A Polícia Federal deflagrou, nesta quarta-feira (9/9), a terceira fase da Operação Geração Espontânea em Alagoas. A ação integra a Força-Tarefa Previdenciária e mira fraudes contra o Instituto Nacional do Seguro Social (INSS) na concessão de pensões por morte.
Policiais federais cumprem 18 mandados de busca e apreensão nos municípios de União dos Palmares, Pilar, Marechal Deodoro, Coruripe e Maceió. Todas as ordens judiciais foram expedidas pela 7ª Vara Federal da Seção Judiciária de União dos Palmares.
As medidas têm como objetivo localizar documentos, aparelhos eletrônicos, mídias de armazenamento e outros elementos de prova. O material deve ajudar a esclarecer o modo de execução das fraudes, uma possível continuidade do esquema, a destinação dos valores obtidos e a eventual participação de outros envolvidos.
As investigações começaram em 2022, a partir da análise de dados. O trabalho foi aprofundado com a colaboração do INSS e da área de inteligência da Previdência Social.
A Operação Geração Espontânea apura a atuação de um grupo criminoso especializado na obtenção fraudulenta de pensões por morte do Regime Geral de Previdência Social. A atuação do grupo se concentra, principalmente, em União dos Palmares e municípios vizinhos.
Segundo a investigação, o grupo obtinha dados de pessoas falecidas e informações de sistemas oficiais. Com esses dados, produzia documentos falsos ou ideologicamente falsos e formulava requerimentos de pensão por morte nas esferas administrativa e, em alguns casos, judicial.

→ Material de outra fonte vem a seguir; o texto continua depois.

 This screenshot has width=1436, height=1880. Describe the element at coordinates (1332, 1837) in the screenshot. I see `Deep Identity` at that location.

Além das parcelas mensais, as concessões fraudulentas podiam gerar créditos retroativos de valor elevado, pagos por meio de precatórios e RPV. Esses valores também eram apropriados pelo grupo investigado.

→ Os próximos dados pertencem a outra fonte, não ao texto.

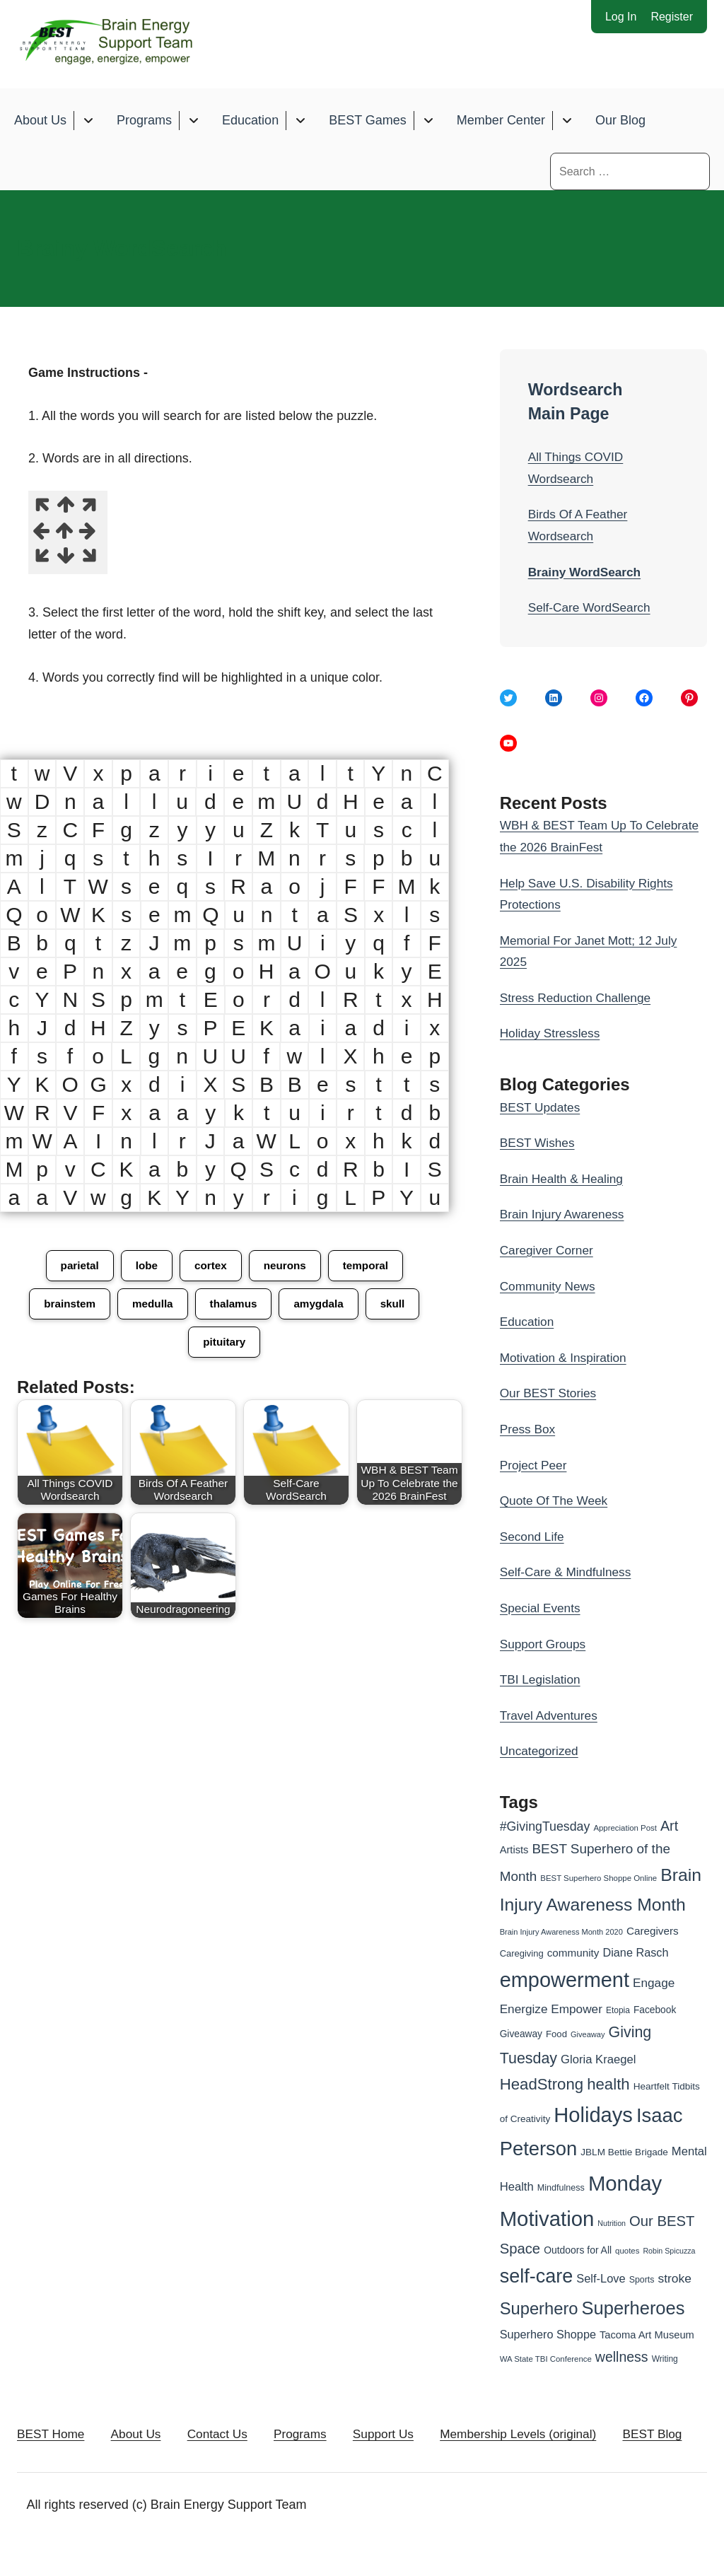 The image size is (724, 2576). I want to click on temporal, so click(369, 1267).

Nesta terceira fase, as diligências buscam aprofundar o mapeamento das diferentes etapas do esquema. A Polícia Federal também quer individualizar as condutas dos envolvidos e identificar possíveis núcleos de falsificação documental, recrutamento, requerimento de benefícios e movimentação financeira.

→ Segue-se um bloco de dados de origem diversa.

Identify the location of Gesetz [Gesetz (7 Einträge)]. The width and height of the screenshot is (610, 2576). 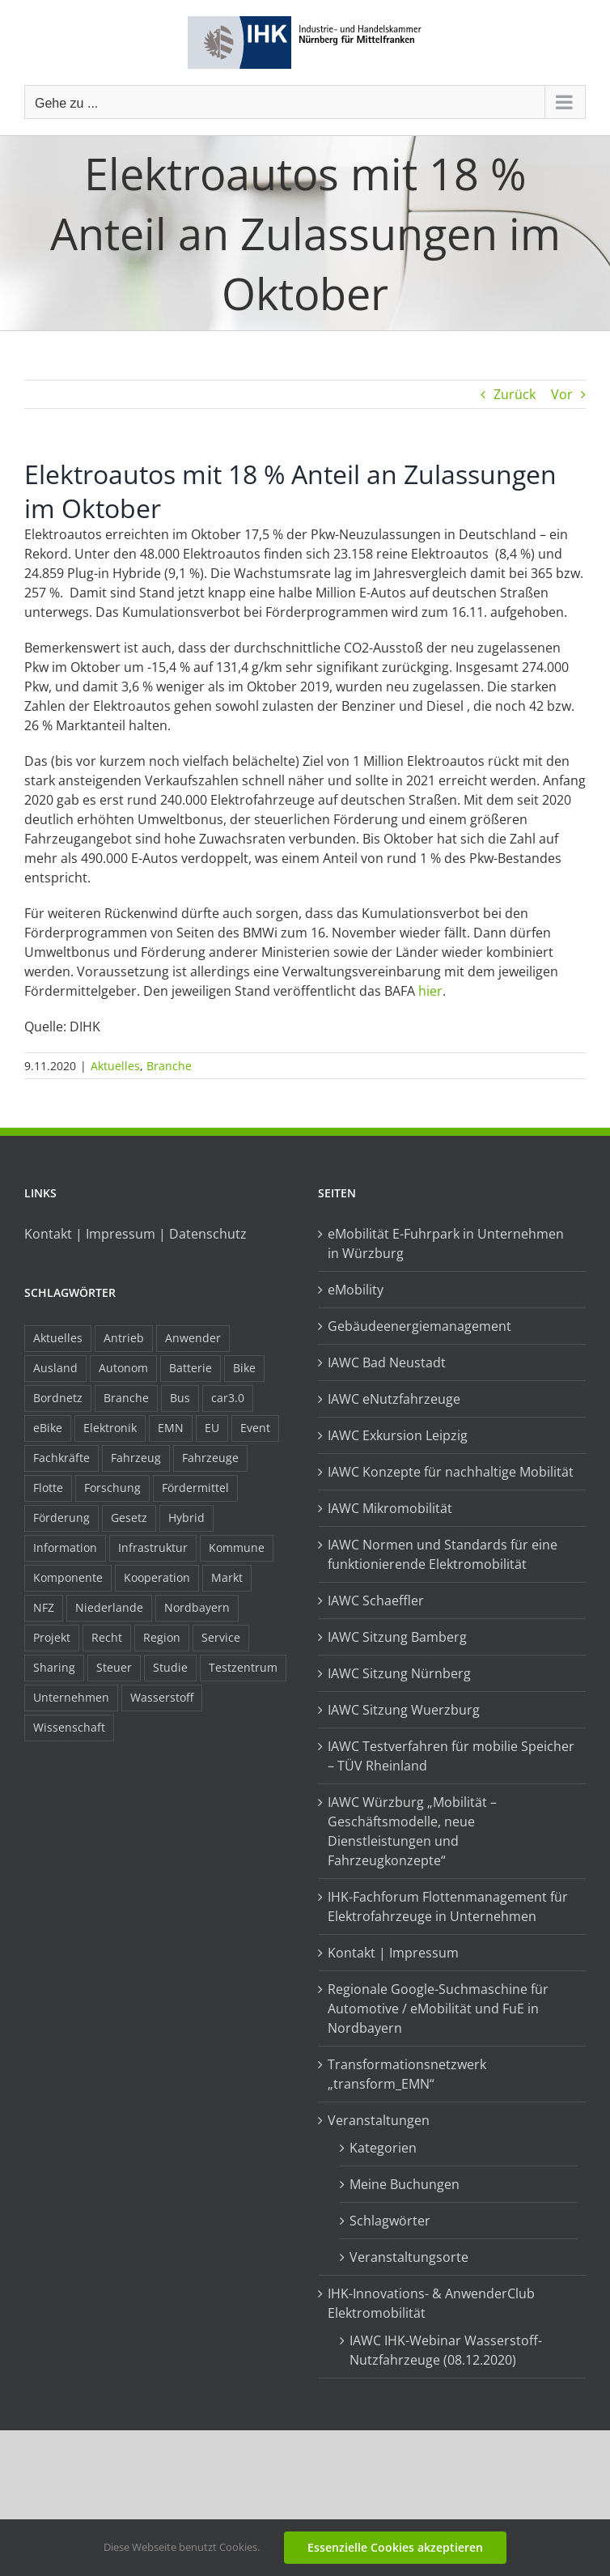
(129, 1517).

As investigações seguem com a análise dos documentos, equipamentos eletrônicos e demais materiais apreendidos. Novas informações podem ser divulgadas após a conclusão das diligências, desde que isso não prejudique o andamento dos trabalhos investigativos.
A Força-Tarefa Previdenciária atua de forma integrada na prevenção e repressão a crimes praticados contra a Previdência Social.